SMYRNA — Suwanee has a town center. Marietta does, too. Now, Smyrna, which is nipping at Marietta’s heels for the title of Cobb’s most populous city, will consider an overhaul of its downtown that could give it a proper gathering place for city residents, according to Councilman Tim Gould.
Members of Smyrna City Council agreed Thursday to organize two public hearings on the proposed redevelopment, which would replace the fountain and roundabout in front of the city’s library with a green space and splash pad.
In addition, Mayor Derek Norton has proposed selling a patch of land between the community center and Atlanta Road to Suwanee’s StillFire Brewing for a three-level brewery and using the proceeds to create a public park beside it featuring a playground and dog park.
“We don’t really have a good large central area for congregating,” Gould said. “So this gives us that — just a really large area that’s … well-connected. I think it’s pretty cool.”
Norton took his comments a step further.
“This hasn’t happened in Smyrna in 25, 30 years,” Norton said. “People are thirsting for it, and it’s going to be a big deal.”
The redesign would build on the efforts of Norton’s predecessor, longtime Mayor Max Bacon, who has been credited with breathing new life into the area. Bacon pushed for the construction of the roundabout, library and community center in the 1990s, and townhomes and restaurants have since sprouted around it.
The first public hearing will be Tuesday at 5:30 p.m. The second will be a week later, though an exact date and time have not yet been decided.
The redesign is entirely funded by revenue from the special-purpose local option sales tax county voters approved in November, which will take effect Jan. 1, 2022. The green space will cost roughly $2.5 million and a nearby parking deck almost $4 million, according to Norton.
If construction were to begin at the end of October this year, engineers estimate it could be completed by August 2022 — just in time for the city’s 150th birthday, Norton said.
A majority of City Council members expressed support for the proposed redevelopment, details of which were shared by Croy Engineering President Gregory Teague and his colleague Wayne McGary at a work session Thursday evening.
Council members Susan Wilkinson and Charles Welch were the only members to say they would not support the redesign as presented by Croy Thursday evening, saying the removal of the roundabout would inconvenience city residents who live west of the library and use the roundabout to access Atlanta Road.
“My dislike for it is simply based on traffic flow. I like the green space, I like pedestrians,” Welch said. “I just think from a traffic flow standpoint, we’re going back, and maybe (it’s) because I’m old and I drive my car all the time.”
“I love pedestrian-friendly.

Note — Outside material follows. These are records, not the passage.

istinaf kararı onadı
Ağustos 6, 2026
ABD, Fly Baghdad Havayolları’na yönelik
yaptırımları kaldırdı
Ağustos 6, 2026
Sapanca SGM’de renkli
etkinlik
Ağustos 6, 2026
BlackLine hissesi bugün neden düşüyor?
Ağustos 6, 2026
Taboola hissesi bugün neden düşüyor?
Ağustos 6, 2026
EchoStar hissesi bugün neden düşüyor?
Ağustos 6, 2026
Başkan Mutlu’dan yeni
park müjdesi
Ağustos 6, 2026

I think we should be widening and connecting all the trails,” she said. “But I also think that there are people who have to get in and out to work every day.”
She said there was also utility in having a hard surface with tables and chairs in the downtown area and expressed a fondness for the fountain.

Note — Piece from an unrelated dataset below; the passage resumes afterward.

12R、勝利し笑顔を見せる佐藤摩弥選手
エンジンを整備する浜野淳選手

“People get their pictures made at the fountain all the time,” Wilkinson said.
“There’s also people that swim in it when there’s water, too,” Norton retorted.
Councilman Travis Lindley called the fountain and roundabout “relic(s) of the ’90s” and took issue with his colleagues’ opposition, noting the previous administration had commissioned a study that considered possible ways to redevelop the area. That study, Norton said, had gathered input from more than 600 residents over seven meetings.
“You commissioned this study, which we understand has 700 people buying into it, there’s been a lot of communication on it, and now, we don’t want to listen to what the findings are?” Lindley asked.
Councilman Lewis Wheaton said the proposal was a good one.
“I like the idea of having a lot more pedestrian access, I like the idea of kind of streamlining the traffic flow” he said. “Overall, I think it’s a very compelling design.”
Councilman Austin Wagner supported the changes but said they do not go far enough in prioritizing pedestrian access and safety. The council, he continued, should do as much as it can to push vehicle traffic out of the downtown area.
“My opinion would be to go even further … where it’s basically that cobblestone-type (road) where it’s pedestrian-first, where its focused on people walking and cycling first,” he said. “Cars can still access it but they’ve got to yield to everyone else coming across.”
Norton hailed the redesign as a win for pedestrians. During his presentation before the council, Teague, of Croy Engineering, said the redesign would create a contiguous green space between the city’s veterans’ memorial and the arboretum beside the community center, an underused “hidden gem.”
He also detailed changes that would affect drivers, including a stoplight at the intersection of Powder Springs Street and Atlanta Road and a parking deck beside the Smyrna Police Department headquarters.
The intersection of Powder Springs Street and Atlanta Road is dangerous, Teague said. In addition to a traffic light, Croy is considering raising the intersection, “like a higher-speed extended speed table” in order to slow down motorists prone to speeding along Atlanta Road.
Before Thursday’s meeting, Norton spent an hour in downtown, asking passersby what they thought of the plan, he said.
“I haven’t had one person tell me that this is not a good idea.”
Norton, wary of the perception that city leaders have invested in downtown at the expense of other areas, said the project was just one of several that will be funded by the 2022 SPLOST in the coming years.